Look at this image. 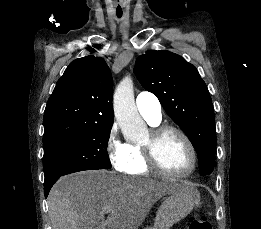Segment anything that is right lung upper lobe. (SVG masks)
<instances>
[{"instance_id":"1","label":"right lung upper lobe","mask_w":261,"mask_h":229,"mask_svg":"<svg viewBox=\"0 0 261 229\" xmlns=\"http://www.w3.org/2000/svg\"><path fill=\"white\" fill-rule=\"evenodd\" d=\"M112 90V75L102 58L89 55L72 61L45 108L44 148L91 126L113 124Z\"/></svg>"}]
</instances>
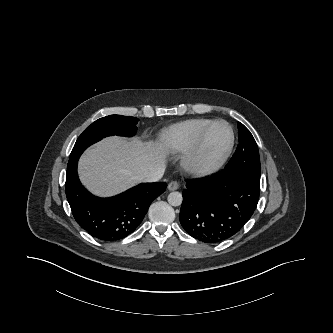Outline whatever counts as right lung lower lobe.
<instances>
[{"mask_svg": "<svg viewBox=\"0 0 333 333\" xmlns=\"http://www.w3.org/2000/svg\"><path fill=\"white\" fill-rule=\"evenodd\" d=\"M77 163L67 167L65 192L76 222L102 241H117L133 233L165 182L142 183L110 198H99L80 183Z\"/></svg>", "mask_w": 333, "mask_h": 333, "instance_id": "right-lung-lower-lobe-1", "label": "right lung lower lobe"}]
</instances>
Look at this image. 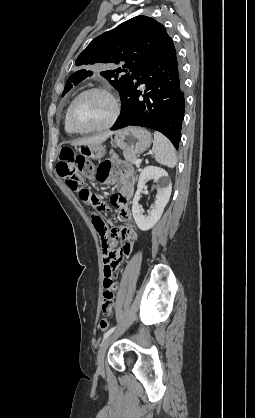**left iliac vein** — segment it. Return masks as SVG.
<instances>
[{
    "label": "left iliac vein",
    "instance_id": "4c4485c4",
    "mask_svg": "<svg viewBox=\"0 0 255 418\" xmlns=\"http://www.w3.org/2000/svg\"><path fill=\"white\" fill-rule=\"evenodd\" d=\"M112 335L108 336L103 343L100 346V349L98 351V355H97V365H98V371L100 374L104 373V359H105V355L107 352V349L110 345V342L112 340Z\"/></svg>",
    "mask_w": 255,
    "mask_h": 418
}]
</instances>
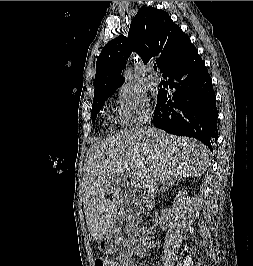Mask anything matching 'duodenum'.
Listing matches in <instances>:
<instances>
[{
    "label": "duodenum",
    "mask_w": 253,
    "mask_h": 266,
    "mask_svg": "<svg viewBox=\"0 0 253 266\" xmlns=\"http://www.w3.org/2000/svg\"><path fill=\"white\" fill-rule=\"evenodd\" d=\"M106 239H107L108 241H112V236H111V235H107V236H106ZM130 263H131V259H130V257H124V258L122 259V264H123V266H130Z\"/></svg>",
    "instance_id": "duodenum-1"
}]
</instances>
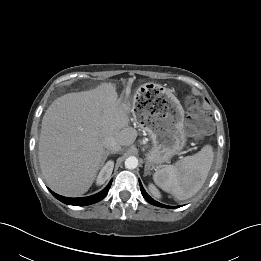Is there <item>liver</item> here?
I'll return each mask as SVG.
<instances>
[{
    "label": "liver",
    "instance_id": "6515ba94",
    "mask_svg": "<svg viewBox=\"0 0 261 261\" xmlns=\"http://www.w3.org/2000/svg\"><path fill=\"white\" fill-rule=\"evenodd\" d=\"M111 83L57 98L46 110L39 138L43 178L56 193L78 196L89 190L103 165L106 137L120 145L134 143L131 106L117 98Z\"/></svg>",
    "mask_w": 261,
    "mask_h": 261
}]
</instances>
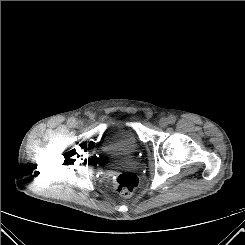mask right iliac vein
Here are the masks:
<instances>
[{
    "label": "right iliac vein",
    "instance_id": "right-iliac-vein-1",
    "mask_svg": "<svg viewBox=\"0 0 245 245\" xmlns=\"http://www.w3.org/2000/svg\"><path fill=\"white\" fill-rule=\"evenodd\" d=\"M83 126V122L78 121L76 122V127L81 128Z\"/></svg>",
    "mask_w": 245,
    "mask_h": 245
}]
</instances>
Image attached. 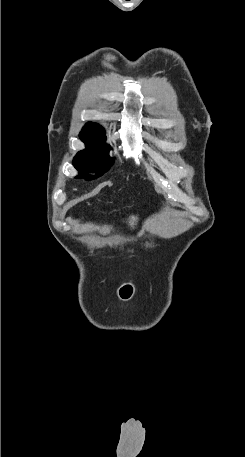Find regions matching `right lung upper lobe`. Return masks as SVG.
Listing matches in <instances>:
<instances>
[{
    "mask_svg": "<svg viewBox=\"0 0 245 457\" xmlns=\"http://www.w3.org/2000/svg\"><path fill=\"white\" fill-rule=\"evenodd\" d=\"M85 126L103 128L99 124L94 123V122H88Z\"/></svg>",
    "mask_w": 245,
    "mask_h": 457,
    "instance_id": "cb5924a9",
    "label": "right lung upper lobe"
}]
</instances>
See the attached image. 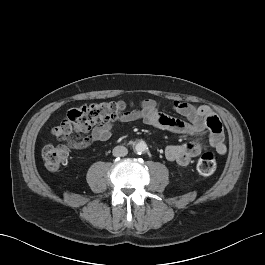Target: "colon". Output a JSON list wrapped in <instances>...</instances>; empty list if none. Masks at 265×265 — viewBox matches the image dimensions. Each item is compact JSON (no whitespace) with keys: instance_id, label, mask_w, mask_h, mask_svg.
<instances>
[{"instance_id":"5ec220e1","label":"colon","mask_w":265,"mask_h":265,"mask_svg":"<svg viewBox=\"0 0 265 265\" xmlns=\"http://www.w3.org/2000/svg\"><path fill=\"white\" fill-rule=\"evenodd\" d=\"M127 113L124 102H97L83 104L70 109L51 134L67 145L73 142L83 143L91 127L100 122H116ZM209 128L215 135L221 133V123L215 116L208 120ZM44 164L49 170H58L68 160L69 149L65 145H46L42 150ZM217 167L216 157L212 152L202 154L197 161V169L203 176L212 175Z\"/></svg>"}]
</instances>
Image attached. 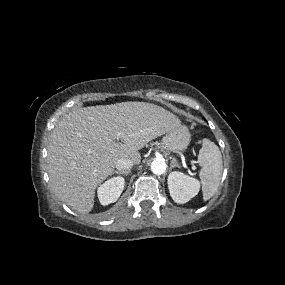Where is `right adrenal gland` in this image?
Instances as JSON below:
<instances>
[{"mask_svg":"<svg viewBox=\"0 0 285 285\" xmlns=\"http://www.w3.org/2000/svg\"><path fill=\"white\" fill-rule=\"evenodd\" d=\"M130 172H131L130 170H128V171H118V170H117V171H114L113 174H114V173H117V174L128 175V174H130Z\"/></svg>","mask_w":285,"mask_h":285,"instance_id":"obj_1","label":"right adrenal gland"}]
</instances>
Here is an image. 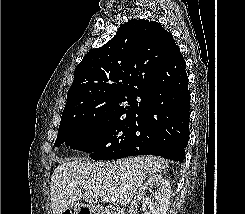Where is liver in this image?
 Masks as SVG:
<instances>
[{
    "mask_svg": "<svg viewBox=\"0 0 245 214\" xmlns=\"http://www.w3.org/2000/svg\"><path fill=\"white\" fill-rule=\"evenodd\" d=\"M168 167L167 161L142 156L108 162L66 161L51 177L53 214H62L79 199L93 205L102 195H117L120 205L129 204L143 181ZM79 183L84 184L82 192Z\"/></svg>",
    "mask_w": 245,
    "mask_h": 214,
    "instance_id": "6515ba94",
    "label": "liver"
}]
</instances>
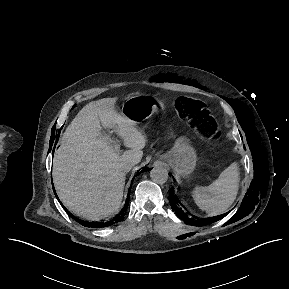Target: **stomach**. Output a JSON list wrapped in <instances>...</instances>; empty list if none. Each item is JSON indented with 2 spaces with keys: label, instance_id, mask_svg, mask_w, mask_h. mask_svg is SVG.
<instances>
[{
  "label": "stomach",
  "instance_id": "0dacf381",
  "mask_svg": "<svg viewBox=\"0 0 289 289\" xmlns=\"http://www.w3.org/2000/svg\"><path fill=\"white\" fill-rule=\"evenodd\" d=\"M164 104L159 100L147 95H135L129 97L122 105L121 113L136 123L148 119L159 109H163ZM168 161L180 175L190 174L197 162L196 151L190 141L182 136L175 140L169 152Z\"/></svg>",
  "mask_w": 289,
  "mask_h": 289
}]
</instances>
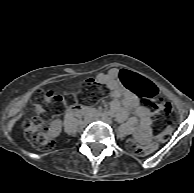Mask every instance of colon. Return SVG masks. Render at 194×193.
Segmentation results:
<instances>
[{"instance_id":"5ec220e1","label":"colon","mask_w":194,"mask_h":193,"mask_svg":"<svg viewBox=\"0 0 194 193\" xmlns=\"http://www.w3.org/2000/svg\"><path fill=\"white\" fill-rule=\"evenodd\" d=\"M120 80L127 88L133 90L138 98L151 108L153 113L161 114L162 120L155 121L154 130L157 132L158 138H165L173 129L172 122L167 120V117L172 112L171 103L165 101L155 91L152 84L141 76L129 71H122L120 73ZM99 85L94 79L86 80L82 85L83 98L90 102L94 101L99 94ZM40 104H47L52 111L57 112L63 107V98L56 92L48 91L40 96ZM41 113L45 114L47 110L42 108ZM23 126L27 139L35 148L41 151L53 149L54 140L49 135L48 128L41 117L26 119ZM127 147L136 155H146L154 148V144L143 147L137 142L130 140L127 143Z\"/></svg>"}]
</instances>
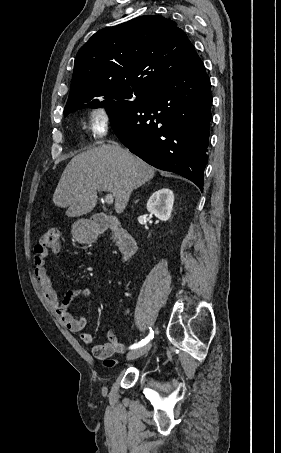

########################################

**Exercise prompt**
Lines from the one containing "Mask every instance" through the final line of the entries above are to be retyped exactly, with every picture left out.

**Result for this task**
Mask every instance of colon. Return SVG masks. Render at 194×193.
Segmentation results:
<instances>
[{"instance_id":"5ec220e1","label":"colon","mask_w":194,"mask_h":193,"mask_svg":"<svg viewBox=\"0 0 194 193\" xmlns=\"http://www.w3.org/2000/svg\"><path fill=\"white\" fill-rule=\"evenodd\" d=\"M120 80L127 88L133 90L138 98L151 108L153 113L161 114L162 120L155 121L154 130L157 132L158 138H165L173 129L172 122L167 120V117L172 112L171 103L165 101L155 91L152 84L141 76L129 71H122L120 73ZM99 85L94 79L86 80L82 85L83 98L90 102L94 101L99 94ZM40 104H47L52 111L57 112L63 107V98L56 92L48 91L40 96ZM41 113L45 114L47 110L42 108ZM23 126L27 139L35 148L41 151L53 149L54 140L49 135L48 128L41 117L26 119ZM127 147L136 155H146L154 148V144L143 147L137 142L130 140L127 143Z\"/></svg>"}]
</instances>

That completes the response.